▶ **ENTRIES SHOWN**
-=-=-

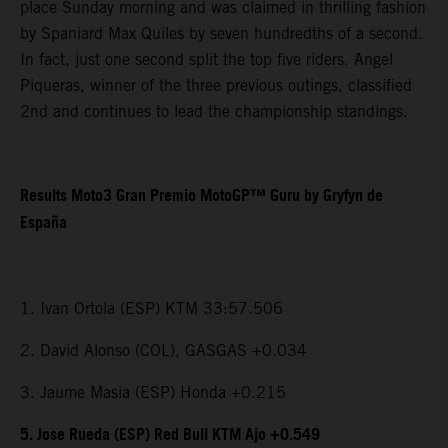
place Sunday morning and was claimed in thrilling fashion
by Spaniard Max Quiles by seven hundredths of a second.
In fact, just one second split the top five riders. Angel
Piqueras, winner of the three previous outings, classified
2nd and continues to lead the championship standings.
Results Moto3 Gran Premio MotoGP™ Guru by Gryfyn de
España
1. Ivan Ortola (ESP) KTM 33:57.506
2. David Alonso (COL), GASGAS +0.034
3. Jaume Masia (ESP) Honda +0.215
5. Jose Rueda (ESP) Red Bull KTM Ajo +0.549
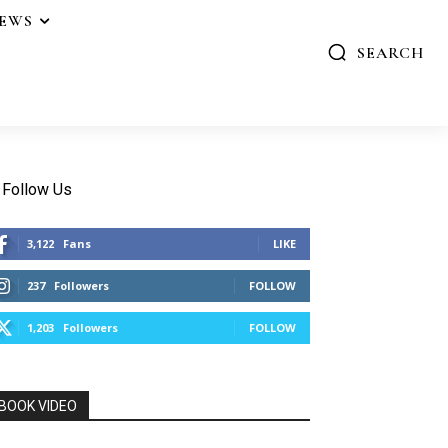
IEWS
SEARCH
Follow Us
3,122
Fans
LIKE
237
Followers
FOLLOW
1,203
Followers
FOLLOW
BOOK VIDEO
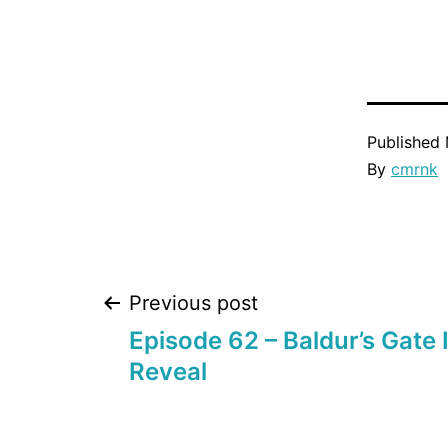
Published
By
cmrnk
Post
Previous post
Episode 62 – Baldur’s Gate 
navigation
Reveal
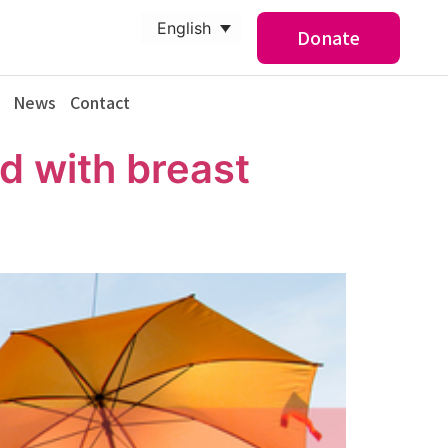
English
Donate
News
Contact
d with breast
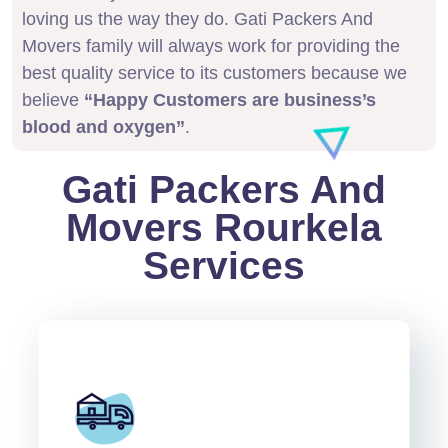
loving us the way they do. Gati Packers And
Movers family will always work for providing the
best quality service to its customers because we
believe
“Happy Customers are business’s
blood and oxygen”
.
Gati Packers And
Movers Rourkela
Services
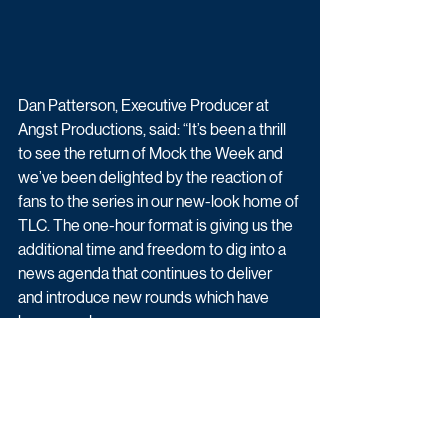
Dan Patterson, Executive Producer at 
Angst Productions, said: “It’s been a thrill 
to see the return of Mock the Week and 
we’ve been delighted by the reaction of 
fans to the series in our new-look home of 
TLC. The one-hour format is giving us the 
additional time and freedom to dig into a 
news agenda that continues to deliver 
and introduce new rounds which have 
been a real success...
"With Dara and Rhys at the helm, and the 
usual array of top comedic talent set to 
join the show, we look forward to bringing 
more episodes to TLC later this year.” 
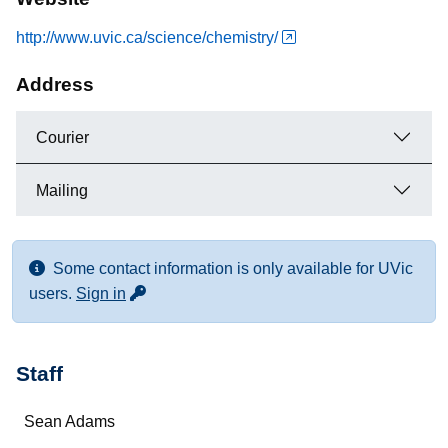
http://www.uvic.ca/science/chemistry/
Address
Courier
Mailing
Some contact information is only available for UVic
for more contact info
users.
Sign in
Staff
Name
Sean Adams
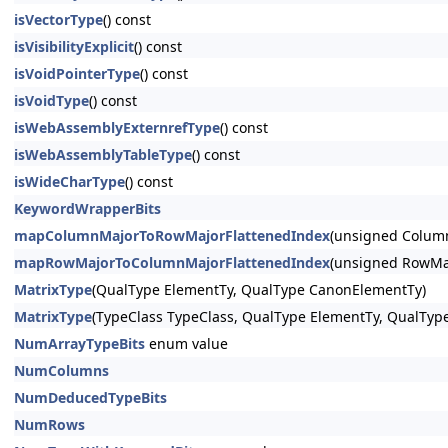
isVectorType
() const
isVisibilityExplicit
() const
isVoidPointerType
() const
isVoidType
() const
isWebAssemblyExternrefType
() const
isWebAssemblyTableType
() const
isWideCharType
() const
KeywordWrapperBits
mapColumnMajorToRowMajorFlattenedIndex
(unsigned Column
mapRowMajorToColumnMajorFlattenedIndex
(unsigned RowMaj
MatrixType
(QualType ElementTy, QualType CanonElementTy)
MatrixType
(TypeClass TypeClass, QualType ElementTy, QualTyp
NumArrayTypeBits
enum value
NumColumns
NumDeducedTypeBits
NumRows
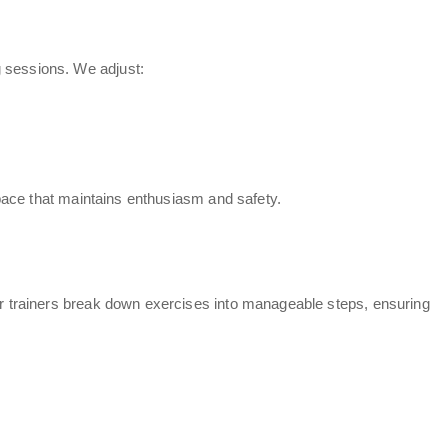
g sessions. We adjust:
a pace that maintains enthusiasm and safety.
ur
trainers break down exercises
into manageable steps, ensuring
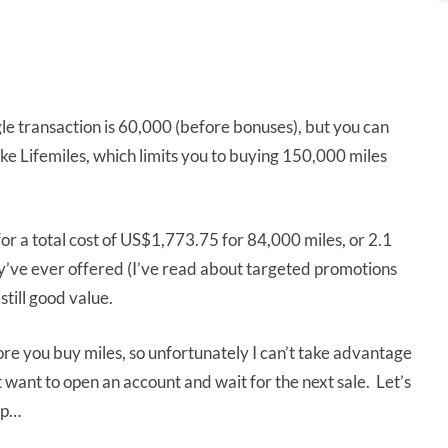
e transaction is 60,000 (before bonuses), but you can
ike Lifemiles, which limits you to buying 150,000 miles
for a total cost of US$1,773.75 for 84,000 miles, or 2.1
hey’ve ever offered (I’ve read about targeted promotions
still good value.
e you buy miles, so unfortunately I can’t take advantage
 want to open an account and wait for the next sale. Let’s
up…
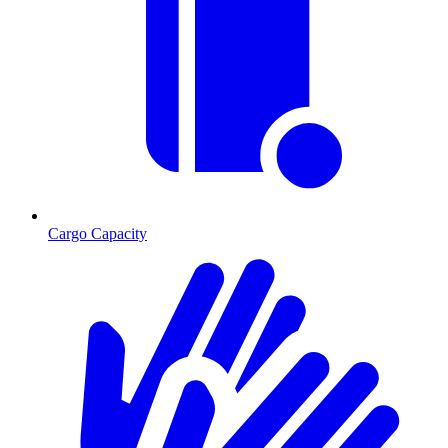
Cargo Capacity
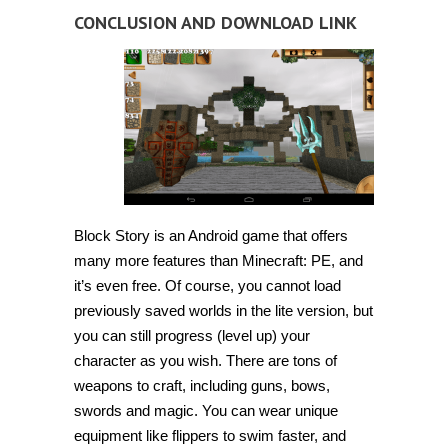
CONCLUSION AND DOWNLOAD LINK
Block Story is an Android game that offers
many more features than Minecraft: PE, and
it’s even free. Of course, you cannot load
previously saved worlds in the lite version, but
you can still progress (level up) your
character as you wish. There are tons of
weapons to craft, including guns, bows,
swords and magic. You can wear unique
equipment like flippers to swim faster, and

-=-=-

▶ **PROBLEM DETAILS**
When a line of the data holds the string "Packers", pick it out and copy it.

▶ **ANSWER SECTION**
loving us the way they do. Gati Packers And
Gati Packers And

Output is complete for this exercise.